How a gym replaced paper registers with a Rails app featuring biometric attendance and WhatsApp automation.

Updated
7 min read
Building a Production Gym Management System with Ruby on Rails
L
Ruby on Rails engineer with 2 years of experience building production systems — including government management platforms (Ministry of Tourism, India), HR and manufacturing workflow systems, and Spine Fitness, a gym management SaaS I independently built and deployed. Reached the global final round in Empire Flippers' engineering assessment process. Writing about backend architecture, production debugging, integrations, and real-world Rails engineering.

Hey there!

I'm Lakshay, and I built Spine Fitness — a full-stack gym management system using Ruby on Rails that's currently deployed in production and used daily by a real gym in Dwarka, New Delhi.

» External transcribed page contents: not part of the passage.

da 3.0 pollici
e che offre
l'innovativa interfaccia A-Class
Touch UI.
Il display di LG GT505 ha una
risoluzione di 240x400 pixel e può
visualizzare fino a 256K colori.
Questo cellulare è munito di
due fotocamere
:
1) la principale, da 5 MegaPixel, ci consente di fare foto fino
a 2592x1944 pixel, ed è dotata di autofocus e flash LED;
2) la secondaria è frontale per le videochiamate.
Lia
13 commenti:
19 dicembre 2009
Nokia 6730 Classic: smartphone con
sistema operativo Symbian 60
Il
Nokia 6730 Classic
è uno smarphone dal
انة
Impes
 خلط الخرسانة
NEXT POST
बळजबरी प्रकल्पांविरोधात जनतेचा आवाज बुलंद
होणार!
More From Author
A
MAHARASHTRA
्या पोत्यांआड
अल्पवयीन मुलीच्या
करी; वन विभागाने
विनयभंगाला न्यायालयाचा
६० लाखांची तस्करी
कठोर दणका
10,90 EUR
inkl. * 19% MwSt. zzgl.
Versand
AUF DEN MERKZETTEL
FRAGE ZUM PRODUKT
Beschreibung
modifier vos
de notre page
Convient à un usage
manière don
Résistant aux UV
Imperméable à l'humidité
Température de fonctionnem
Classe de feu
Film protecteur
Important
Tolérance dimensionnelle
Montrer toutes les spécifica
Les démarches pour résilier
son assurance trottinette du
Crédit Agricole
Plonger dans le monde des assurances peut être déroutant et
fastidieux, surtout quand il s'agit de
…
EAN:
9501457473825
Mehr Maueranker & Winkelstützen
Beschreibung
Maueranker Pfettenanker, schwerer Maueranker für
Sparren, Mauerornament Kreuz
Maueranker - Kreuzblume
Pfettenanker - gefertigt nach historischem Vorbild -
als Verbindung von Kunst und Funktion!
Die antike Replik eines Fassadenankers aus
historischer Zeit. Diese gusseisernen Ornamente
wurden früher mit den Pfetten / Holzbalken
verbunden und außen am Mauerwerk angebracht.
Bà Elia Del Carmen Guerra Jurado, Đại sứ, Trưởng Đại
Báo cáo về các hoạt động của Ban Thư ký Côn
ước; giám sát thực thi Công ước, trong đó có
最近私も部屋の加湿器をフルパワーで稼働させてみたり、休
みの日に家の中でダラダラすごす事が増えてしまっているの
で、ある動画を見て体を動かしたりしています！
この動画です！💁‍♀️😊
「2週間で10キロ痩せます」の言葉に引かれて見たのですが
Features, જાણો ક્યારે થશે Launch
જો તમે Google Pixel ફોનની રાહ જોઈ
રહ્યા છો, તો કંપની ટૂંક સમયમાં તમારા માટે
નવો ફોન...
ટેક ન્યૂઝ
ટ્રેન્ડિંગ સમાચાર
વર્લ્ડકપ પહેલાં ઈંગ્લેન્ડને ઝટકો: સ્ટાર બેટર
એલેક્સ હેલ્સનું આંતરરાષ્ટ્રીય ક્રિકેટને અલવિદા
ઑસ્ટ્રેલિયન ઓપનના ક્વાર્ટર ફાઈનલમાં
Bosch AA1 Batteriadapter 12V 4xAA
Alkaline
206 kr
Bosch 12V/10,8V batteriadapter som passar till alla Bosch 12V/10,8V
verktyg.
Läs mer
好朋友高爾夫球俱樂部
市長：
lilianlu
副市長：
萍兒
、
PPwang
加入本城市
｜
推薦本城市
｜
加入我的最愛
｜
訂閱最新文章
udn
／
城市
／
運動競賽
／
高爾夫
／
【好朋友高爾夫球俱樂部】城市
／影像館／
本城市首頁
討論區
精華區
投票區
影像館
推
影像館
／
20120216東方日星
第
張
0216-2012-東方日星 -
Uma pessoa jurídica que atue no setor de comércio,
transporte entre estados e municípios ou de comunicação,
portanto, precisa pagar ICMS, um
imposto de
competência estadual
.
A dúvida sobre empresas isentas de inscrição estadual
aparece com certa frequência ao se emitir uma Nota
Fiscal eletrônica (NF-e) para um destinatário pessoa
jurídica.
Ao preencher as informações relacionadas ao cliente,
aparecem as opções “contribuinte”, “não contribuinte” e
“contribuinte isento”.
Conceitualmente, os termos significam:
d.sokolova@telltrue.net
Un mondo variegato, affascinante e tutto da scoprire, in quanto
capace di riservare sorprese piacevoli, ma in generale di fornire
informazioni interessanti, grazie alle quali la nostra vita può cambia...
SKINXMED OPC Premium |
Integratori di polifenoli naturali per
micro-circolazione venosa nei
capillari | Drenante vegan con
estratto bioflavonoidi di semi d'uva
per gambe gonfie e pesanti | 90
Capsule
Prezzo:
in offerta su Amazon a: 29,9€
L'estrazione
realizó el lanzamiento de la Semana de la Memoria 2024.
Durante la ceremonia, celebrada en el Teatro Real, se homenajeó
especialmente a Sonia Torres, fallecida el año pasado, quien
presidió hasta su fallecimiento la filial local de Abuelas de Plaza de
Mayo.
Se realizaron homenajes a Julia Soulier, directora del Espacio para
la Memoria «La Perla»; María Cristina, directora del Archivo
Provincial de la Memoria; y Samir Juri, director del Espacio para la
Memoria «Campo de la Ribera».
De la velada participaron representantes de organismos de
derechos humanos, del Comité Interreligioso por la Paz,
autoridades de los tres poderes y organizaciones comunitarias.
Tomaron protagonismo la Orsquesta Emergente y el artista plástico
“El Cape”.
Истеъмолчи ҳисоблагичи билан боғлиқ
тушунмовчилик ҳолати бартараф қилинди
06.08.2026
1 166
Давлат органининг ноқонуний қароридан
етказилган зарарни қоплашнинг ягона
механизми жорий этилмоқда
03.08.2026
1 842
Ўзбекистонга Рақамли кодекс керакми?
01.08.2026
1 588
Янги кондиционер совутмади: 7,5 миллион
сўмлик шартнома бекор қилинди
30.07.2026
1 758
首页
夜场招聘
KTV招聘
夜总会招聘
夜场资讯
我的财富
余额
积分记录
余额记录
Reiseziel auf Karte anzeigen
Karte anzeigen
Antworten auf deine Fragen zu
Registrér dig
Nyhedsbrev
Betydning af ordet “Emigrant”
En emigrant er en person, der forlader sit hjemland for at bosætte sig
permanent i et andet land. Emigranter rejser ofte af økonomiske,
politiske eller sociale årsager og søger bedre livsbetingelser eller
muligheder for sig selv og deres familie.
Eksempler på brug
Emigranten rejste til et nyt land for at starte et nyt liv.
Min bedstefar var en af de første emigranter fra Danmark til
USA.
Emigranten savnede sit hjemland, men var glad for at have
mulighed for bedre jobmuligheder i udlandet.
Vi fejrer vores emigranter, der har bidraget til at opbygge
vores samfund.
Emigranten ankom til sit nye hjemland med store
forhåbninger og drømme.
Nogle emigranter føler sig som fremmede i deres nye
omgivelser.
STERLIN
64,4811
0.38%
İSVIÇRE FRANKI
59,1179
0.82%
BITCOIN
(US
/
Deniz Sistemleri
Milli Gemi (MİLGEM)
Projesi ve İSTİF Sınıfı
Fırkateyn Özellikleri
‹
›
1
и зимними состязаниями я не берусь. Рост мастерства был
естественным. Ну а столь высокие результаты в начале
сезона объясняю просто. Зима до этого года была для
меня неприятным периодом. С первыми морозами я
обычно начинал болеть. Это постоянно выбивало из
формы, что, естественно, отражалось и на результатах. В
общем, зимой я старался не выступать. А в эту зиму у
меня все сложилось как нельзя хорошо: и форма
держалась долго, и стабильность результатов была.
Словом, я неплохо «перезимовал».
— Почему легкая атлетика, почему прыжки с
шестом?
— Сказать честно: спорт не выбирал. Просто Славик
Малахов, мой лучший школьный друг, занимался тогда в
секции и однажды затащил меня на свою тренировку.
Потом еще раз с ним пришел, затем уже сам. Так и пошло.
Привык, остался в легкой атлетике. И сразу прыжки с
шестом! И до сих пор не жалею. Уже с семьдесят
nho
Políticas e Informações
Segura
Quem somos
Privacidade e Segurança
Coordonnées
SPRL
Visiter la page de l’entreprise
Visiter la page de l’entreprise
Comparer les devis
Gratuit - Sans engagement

The gym was managing 200+ members using physical notebooks. Membership renewals were missed, payments were scattered, and attendance tracking was a mess. I built a web platform to replace all of it.

🔗 Live at: spine-fitness.com 💻 Source Code: GitHub Repository


The Problem: Death by Notebooks

Before the software, the gym staff dealt with:

  • Member registrations handwritten in registers

  • Membership renewals forgotten — lost revenue

  • Attendance tracked inconsistently (or not at all)

  • Payment history scattered across different books

  • Inventory (equipment, supplements) completely untracked

  • Member communication required manual phone calls

Result? Human errors, missed renewals, zero visibility, and hours of admin work daily.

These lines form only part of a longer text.